Daredevil… ah Daredevil…. Sûrement l’un des personnages les plus intéressants du Marvel Universe. Sa première adaptation à l’écran fut un sombre échec sur lequel je ne reviendrai pas. La décision de Marvel de le faire vivre dans son univers cinématographique mais en confiant la réalisation de la série à Netflix a donc fait bondir de joie tous les fans du justicier aveugle. Alors est-ce que ça vaut le coup d'oeil ? (ahah)

 

Mais c’est qui Daredevil ?

Pourquoi ce héros est-il l’une des figures les plus intéressantes de Marvel ? Pourquoi Netflix a choisi ce personnage pour en faire une des séries les plus en vue (ahah) du moment ? Il le doit surtout à de grands auteurs qui ont insufflé leur propre vision (ahah) du héros dans des arcs narratifs désormais mythiques.
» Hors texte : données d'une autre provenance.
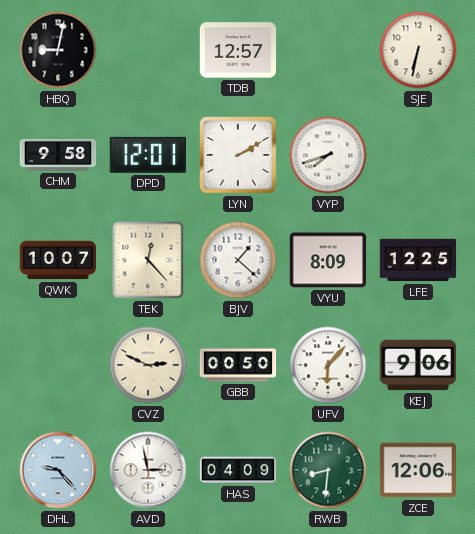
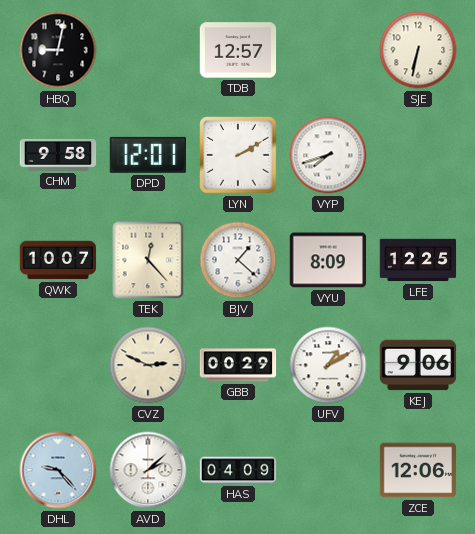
GBB: 00:50 -> 00:29
UFV: 6:07 -> 1:10
AVD: 2:58 -> 2:08
RWB: 8:31 -> none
Je pense évidemment à Frank Miller (malgré tout le mal qu’on peut penser de l’homme profondément réactionnaire) qui a su marquer le monde des comics et notamment Daredevil. Ses arcs le confrontant à Bullseye ou au Kingpin sont des must absolus. Il s’est surtout amusé à faire tomber Murdock au fond du gouffre associant pour longtemps le héros à la pire crasse de Hell’s Kitchen. Ann Nocenti a, quant à elle, pris un virage plus politique et a creusé les interrogations existentielles du personnage en le confrontant à ses pires démons mais aussi au maître des enfers, Méphisto en personne.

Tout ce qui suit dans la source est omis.